I kind of think Lulu is a fad, along with Yoga and most fitness oriented trends, but the health aspect is there so it will always stick to some degree. People need to become healthier as obesity is becoming epidemic. Regardless of the end state of Lulu, I still think there is lots of upside before they run out of growth, but eventually Yoga will be something you just do like Joe Blow lifting weights.

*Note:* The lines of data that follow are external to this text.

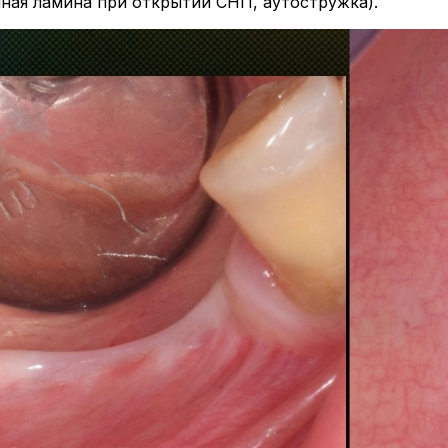
нная ламина при открытии СНП, аутостружка).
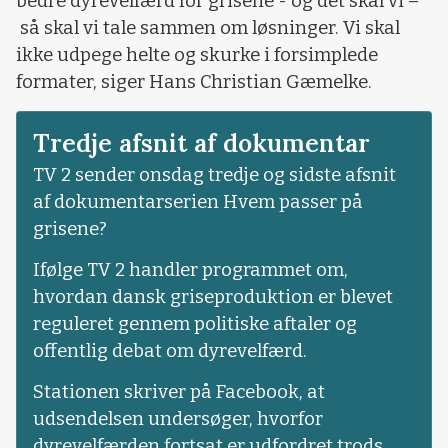
bedre dyrevelfærd for grisene - og det skal vi –
så skal vi tale sammen om løsninger. Vi skal
ikke udpege helte og skurke i forsimplede
formater, siger Hans Christian Gæmelke.
Tredje afsnit af dokumentar
TV 2 sender onsdag tredje og sidste afsnit
af dokumentarserien Hvem passer på
grisene?
Ifølge TV 2 handler programmet om,
hvordan dansk griseproduktion er blevet
reguleret gennem politiske aftaler og
offentlig debat om dyrevelfærd.
Stationen skriver på Facebook, at
udsendelsen undersøger, hvorfor
dyrevelfærden fortsat er udfordret trods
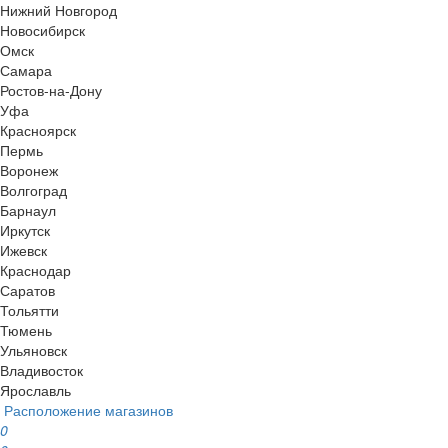
Нижний Новгород
Новосибирск
Омск
Самара
Ростов-на-Дону
Уфа
Красноярск
Пермь
Воронеж
Волгоград
Барнаул
Иркутск
Ижевск
Краснодар
Саратов
Тольятти
Тюмень
Ульяновск
Владивосток
Ярославль
Расположение магазинов
0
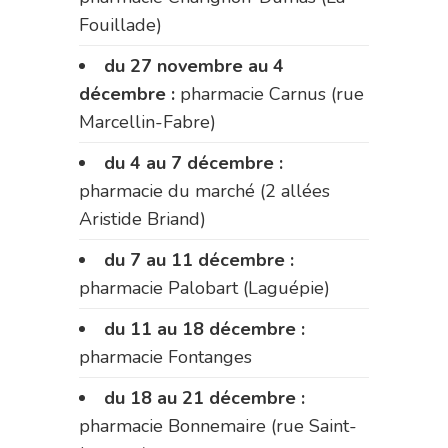
Fouillade)
du 27 novembre au 4
décembre :
pharmacie Carnus (rue
Marcellin-Fabre)
du 4 au 7 décembre :
pharmacie du marché (2 allées
Aristide Briand)
du 7 au 11 décembre :
pharmacie Palobart (Laguépie)
du 11 au 18 décembre :
pharmacie Fontanges
du 18 au 21 décembre :
pharmacie Bonnemaire (rue Saint-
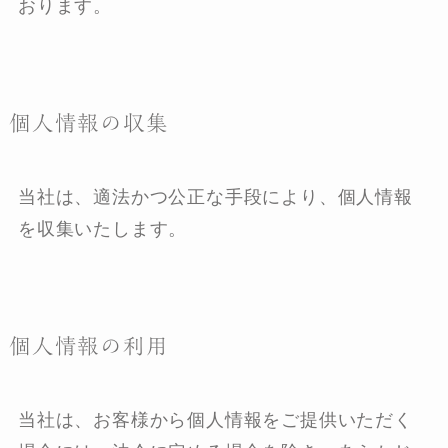
おります。
個人情報の収集
当社は、適法かつ公正な手段により、個人情報
を収集いたします。
個人情報の利用
当社は、お客様から個人情報をご提供いただく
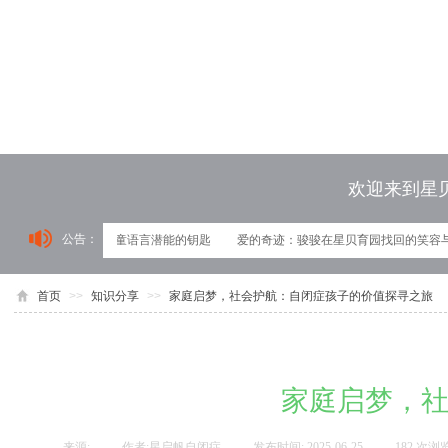
欢迎来到星
公告：
育园：解锁自闭症儿童语言潜能的钥匙
爱的奇迹：骏骏在星贝育园找回的笑容与
首页
>>
知识分享
>>
家庭启梦，社会护航：自闭症孩子的价值探寻之旅
家庭启梦，
来源:
|
作者:
星启帆自闭症
|
发布时间:
2025-06-25
|
182
次浏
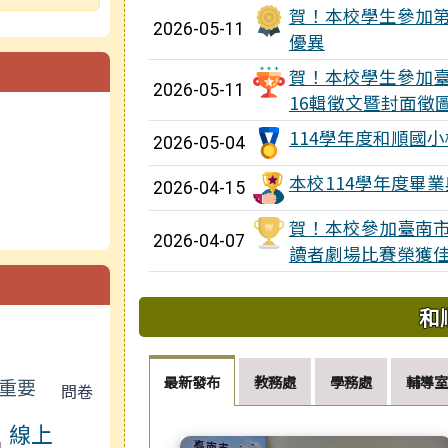
賀！本校學生參加第
2026-05-11
優異
賀！本校學生參加
2026-05-11
16輯徵文暨封面徵
114學年度和順國
2026-05-04
本校114學年度畢
2026-04-15
賀！本校參加臺南市
2026-04-07
讀者劇場比賽榮獲佳
和
最新發布
教務處
學務處
輔導室
重要
問卷
線上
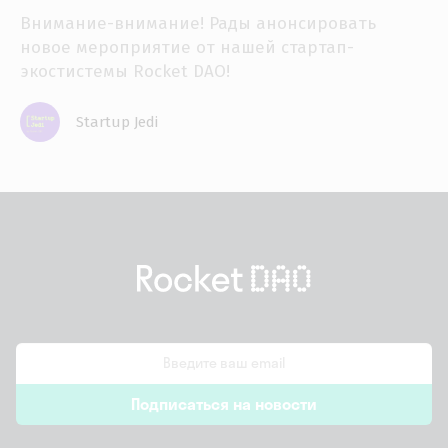
Внимание-внимание! Рады анонсировать
новое мероприятие от нашей стартап-
экостистемы Rocket DAO!
Startup Jedi
email
Подписаться на новости
*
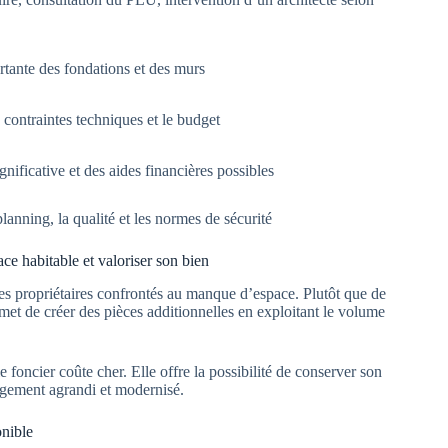
ortante des fondations et des murs
s contraintes techniques et le budget
nificative et des aides financières possibles
lanning, la qualité et les normes de sécurité
e habitable et valoriser son bien
les propriétaires confrontés au manque d’espace. Plutôt que de
met de créer des pièces additionnelles en exploitant le volume
 foncier coûte cher. Elle offre la possibilité de conserver son
logement agrandi et modernisé.
onible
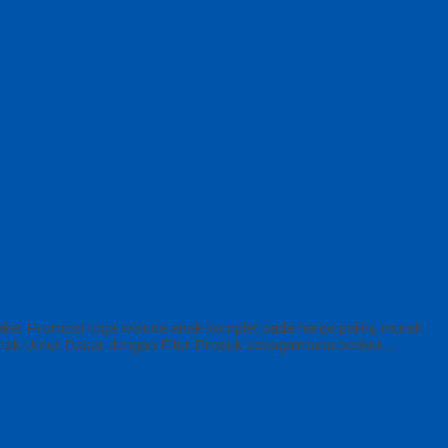
aket Promosi toga wisuda anak komplet pada harga paling murah
 Anak Umur Dasar dengan Fitur Produk sebagaimana berikut…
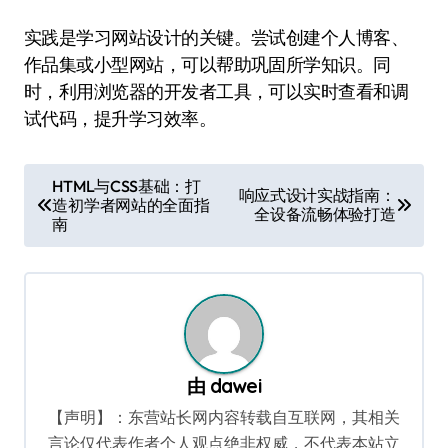
实践是学习网站设计的关键。尝试创建个人博客、
作品集或小型网站，可以帮助巩固所学知识。同
时，利用浏览器的开发者工具，可以实时查看和调
试代码，提升学习效率。
文
HTML与CSS基础：打
响应式设计实战指南：
造初学者网站的全面指
章
全设备流畅体验打造
南
导
航
由
dawei
【声明】：东营站长网内容转载自互联网，其相关
言论仅代表作者个人观点绝非权威，不代表本站立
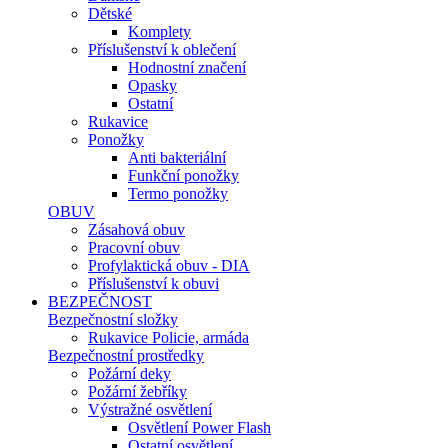
Dětské
Komplety
Příslušenství k oblečení
Hodnostní značení
Opasky
Ostatní
Rukavice
Ponožky
Anti bakteriální
Funkční ponožky
Termo ponožky
OBUV
Zásahová obuv
Pracovní obuv
Profylaktická obuv - DIA
Příslušenství k obuvi
BEZPEČNOST
Bezpečnostní složky
Rukavice Policie, armáda
Bezpečnostní prostředky
Požární deky
Požární žebříky
Výstražné osvětlení
Osvětlení Power Flash
Ostatní osvětlení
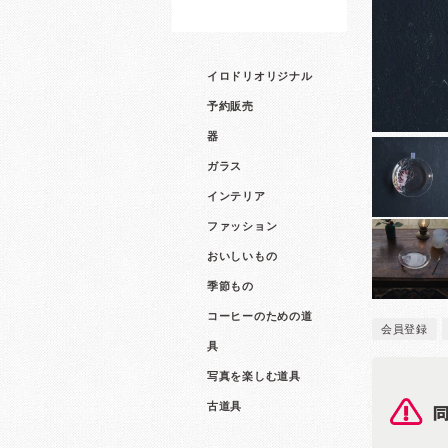
イロドリオリジナル
予約販売
器
ガラス
インテリア
ファッション
おいしいもの
季節もの
コーヒーのための道
会員登録
具
写真を楽しむ道具
古道具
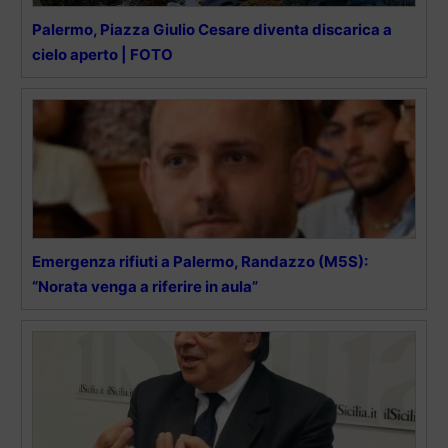
Palermo, Piazza Giulio Cesare diventa discarica a
cielo aperto | FOTO
Emergenza rifiuti a Palermo, Randazzo (M5S):
“Norata venga a riferire in aula”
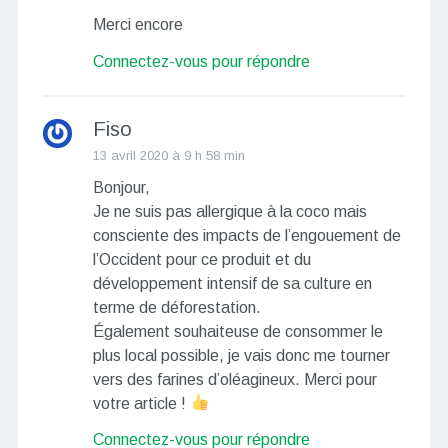
Merci encore
Connectez-vous pour répondre
Fiso
13 avril 2020 à 9 h 58 min
Bonjour,
Je ne suis pas allergique à la coco mais
consciente des impacts de l’engouement de
l’Occident pour ce produit et du
développement intensif de sa culture en
terme de déforestation.
Également souhaiteuse de consommer le
plus local possible, je vais donc me tourner
vers des farines d’oléagineux. Merci pour
votre article !
Connectez-vous pour répondre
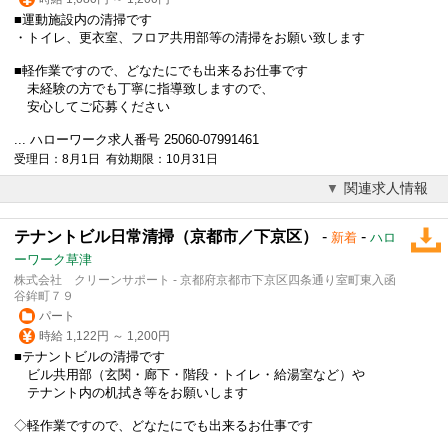
■運動施設内の清掃です
・トイレ、更衣室、フロア共用部等の清掃をお願い致します
■軽作業ですので、どなたにでも出来るお仕事です
未経験の方でも丁寧に指導致しますので、
安心してご応募ください
... ハローワーク求人番号 25060-07991461
受理日：8月1日 有効期限：10月31日
関連求人情報
テナントビル日常清掃（京都市／下京区）
-
-
新着
ハロ
ーワーク草津
株式会社 クリーンサポート - 京都府京都市下京区四条通り室町東入函
谷鉾町７９
パート
時給 1,122円 ～ 1,200円
■テナントビルの清掃です
ビル共用部（玄関・廊下・階段・トイレ・給湯室など）や
テナント内の机拭き等をお願いします
◇軽作業ですので、どなたにでも出来るお仕事です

I think about buying in all the time, have been since $25, but I've never pulled the trigger. Over the last few years I was just too green to even take on idea of buying a growth stock. Now that I want in I just need a fat correction or something. 70 p/e is still 70 p/e for me and it's just too high right now.


----------



## Kaitlyn (May 13, 2011)

kcowan said:


> I bought 600 shares just after the IPO (was shut out of the IPO). It is a buy and hold for our portfolio. Split-adjusted cost is $17.45 and looking at cutting the holding in half. Waiting for current quarterly results.
> 
> It seems that the skeptical US analysts finally embraced them last summer. About 2 dozen analysts are calling for 30+% growth next year and, if they blow past that, then the current price is secure. PEG of 1.98 so still a bit high.
> 
> It is on my watch list.


Dannnggg! I HAD 600 ish shares but even at a higher price than you. Congrats to you. Never should have sold half my shares


----------



## crazyjackcsa (Aug 8, 2010)

The "fashion" market is incredibly trendy and so are the stocks. One minutes craze is the next minutes old news. Starter, Mod Robes, Hilfiger, and whole lot more, come and gone.


----------



## Bullish (Mar 17, 2012)

Not really an analytical approach but I find my friends that like LULU stuff are just like my friends that like APPLE products. They like it, they want it, and they will pay *whatever* it costs to have it. Its funny because I know people that are frugal with everything but when a new ipad or Lulu sale is going on, they line up and wait for hours to shell out the big bucks!


----------



## donald (Apr 18, 2011)

Lulu could still be a takeover?there marketcap is still very small and a player like nike or adidas could make a go @ them(which is'nt bad for shareholders)Hilfiger got boughtout by celvin klien.....pretty sure starter got bought out too-would'nt rule it out.Anyone think that could still happen to lulu.


----------



## mork (Apr 3, 2009)

I've had LLL for quite a while as well and have seen great gains. I still see the share price heading upwards. Certainly it is a richly priced stock, but they have come nowhere near saturating even the N.American marketplace. Reading the details, their website does amazing sales and a large portion of total sales are attributable to online sales.. good brand, great margins, low overhead..


----------



## Mall Guy (Sep 14, 2011)

jcgd said:


> My vote is they will keep on trucking for a little while. . .
> 
> I kind of think Lulu is a fad, along with Yoga and most fitness oriented trends, but the health aspect is there so it will always stick to some degree. People need to become healthier as obesity is becoming epidemic. Regardless of the end state of Lulu, I still think there is lots of upside before they run out of growth, but eventually Yoga will be something you just do like Joe Blow lifting weights.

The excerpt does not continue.